O Odju d’Agu é, deste modo, inexorável e dele jorra sempre a água pura e fresca. As três principais personagens do romance (que podiam chamar-se Cabo Verde), a Regina, o Zé di Béba e o Pedrinho, tinham sonhos. O de Regina e Zé di Béba acabaram por ficar realizados com a descoberta e assunção das matrizes da sua antropologia identitária e do rosto resultante de um caldeamento que durou séculos e que, em contínua transformação,  perdurará por muitos milénios. Porém, o sonho de Pedrinho estava ainda longe da meta protagonizada. Tal meta só será alcançado no dia em que o Crioulo for oficializado e materializado o seu ensino formal e sistemático. É a saga do Pedrinho que continua e perdura.

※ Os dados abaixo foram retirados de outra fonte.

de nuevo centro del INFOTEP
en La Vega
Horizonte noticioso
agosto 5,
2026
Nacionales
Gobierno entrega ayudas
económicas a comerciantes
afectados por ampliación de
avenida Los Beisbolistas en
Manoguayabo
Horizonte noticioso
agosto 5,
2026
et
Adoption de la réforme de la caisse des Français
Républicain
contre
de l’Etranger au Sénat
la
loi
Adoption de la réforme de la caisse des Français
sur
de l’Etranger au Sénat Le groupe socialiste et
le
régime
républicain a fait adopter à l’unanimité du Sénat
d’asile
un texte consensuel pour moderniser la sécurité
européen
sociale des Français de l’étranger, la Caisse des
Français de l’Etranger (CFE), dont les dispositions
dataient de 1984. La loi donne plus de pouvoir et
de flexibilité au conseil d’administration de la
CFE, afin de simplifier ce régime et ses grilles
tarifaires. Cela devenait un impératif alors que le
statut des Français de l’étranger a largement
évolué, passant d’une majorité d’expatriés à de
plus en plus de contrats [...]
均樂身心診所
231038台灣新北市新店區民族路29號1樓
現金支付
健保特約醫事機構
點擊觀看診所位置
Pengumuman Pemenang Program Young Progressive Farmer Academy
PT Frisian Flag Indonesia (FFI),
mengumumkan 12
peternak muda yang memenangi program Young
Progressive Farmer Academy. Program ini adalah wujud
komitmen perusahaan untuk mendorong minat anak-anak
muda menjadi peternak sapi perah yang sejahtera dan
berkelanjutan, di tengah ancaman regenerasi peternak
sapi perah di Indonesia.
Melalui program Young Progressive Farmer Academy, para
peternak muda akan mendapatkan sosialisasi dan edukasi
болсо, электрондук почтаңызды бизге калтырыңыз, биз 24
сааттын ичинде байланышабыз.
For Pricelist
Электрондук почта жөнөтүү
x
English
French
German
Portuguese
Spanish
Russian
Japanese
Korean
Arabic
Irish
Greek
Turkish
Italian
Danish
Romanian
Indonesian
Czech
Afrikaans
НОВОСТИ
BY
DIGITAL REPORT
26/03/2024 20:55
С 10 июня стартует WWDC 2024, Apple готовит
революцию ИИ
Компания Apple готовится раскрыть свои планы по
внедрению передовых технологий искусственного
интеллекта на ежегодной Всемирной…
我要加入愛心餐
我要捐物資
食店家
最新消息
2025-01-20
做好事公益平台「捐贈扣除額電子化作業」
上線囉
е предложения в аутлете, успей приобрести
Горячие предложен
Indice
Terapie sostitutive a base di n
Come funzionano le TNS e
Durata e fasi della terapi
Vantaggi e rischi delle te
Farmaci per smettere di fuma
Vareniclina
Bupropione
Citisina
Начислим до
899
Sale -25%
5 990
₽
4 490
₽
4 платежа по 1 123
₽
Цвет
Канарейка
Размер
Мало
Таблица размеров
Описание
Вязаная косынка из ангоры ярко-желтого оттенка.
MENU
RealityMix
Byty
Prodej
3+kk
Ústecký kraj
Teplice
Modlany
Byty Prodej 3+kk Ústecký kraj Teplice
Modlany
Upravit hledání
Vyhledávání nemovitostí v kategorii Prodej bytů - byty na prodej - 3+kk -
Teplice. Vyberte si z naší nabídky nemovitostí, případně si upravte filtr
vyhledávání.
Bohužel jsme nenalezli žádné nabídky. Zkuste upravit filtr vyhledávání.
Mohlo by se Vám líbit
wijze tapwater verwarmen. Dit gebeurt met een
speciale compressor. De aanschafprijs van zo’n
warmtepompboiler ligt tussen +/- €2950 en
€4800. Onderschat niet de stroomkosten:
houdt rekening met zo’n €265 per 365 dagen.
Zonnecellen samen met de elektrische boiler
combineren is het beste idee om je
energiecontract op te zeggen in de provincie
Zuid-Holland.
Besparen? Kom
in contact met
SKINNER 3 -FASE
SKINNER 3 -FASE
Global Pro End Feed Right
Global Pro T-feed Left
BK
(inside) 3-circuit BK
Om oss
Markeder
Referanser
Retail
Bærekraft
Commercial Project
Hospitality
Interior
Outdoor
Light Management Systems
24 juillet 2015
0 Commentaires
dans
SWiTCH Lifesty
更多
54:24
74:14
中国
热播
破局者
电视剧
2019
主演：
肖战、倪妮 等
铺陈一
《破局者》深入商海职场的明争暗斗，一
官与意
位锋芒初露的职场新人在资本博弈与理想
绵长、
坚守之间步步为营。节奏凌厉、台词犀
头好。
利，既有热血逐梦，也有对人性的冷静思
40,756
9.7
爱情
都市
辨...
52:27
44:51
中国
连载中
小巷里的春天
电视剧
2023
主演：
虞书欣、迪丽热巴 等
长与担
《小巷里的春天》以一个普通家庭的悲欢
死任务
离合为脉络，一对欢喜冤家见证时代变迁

          Ora, qualquer que seja a seca ambiental, do Odju d’Agu brotará sempre a água fresca, a água da nossa ribeira e que, estou certo, um dia quando «descobrirmos [de forma coerente e consequente] a razão das coisas», há-de bastar a nossa sede, não apenas a de Regina e de Zé di Béba, mas sobretudo a de Pedrinho, o homem que sonha e viaja, o homem que ao lado de outros viajantes vai construindo o castelo do seu sonho, palavra a palavra, pedra a pedra, «dor a dor, amor a amor». E isto significa que  Pedrinho continua a estar e a viajar nas asas das palavras, tanto a palavra crioula do Odju d’Agu, como a palavra portuguesa do Diário das Ilhas. Tal é, na perspectiva do poeta Jorge Barbosa,  o conflito saudável e enriquecedor de duas palavras contrárias e complementares que têm moldado e enriquecido a alma crioula de Pedrinho.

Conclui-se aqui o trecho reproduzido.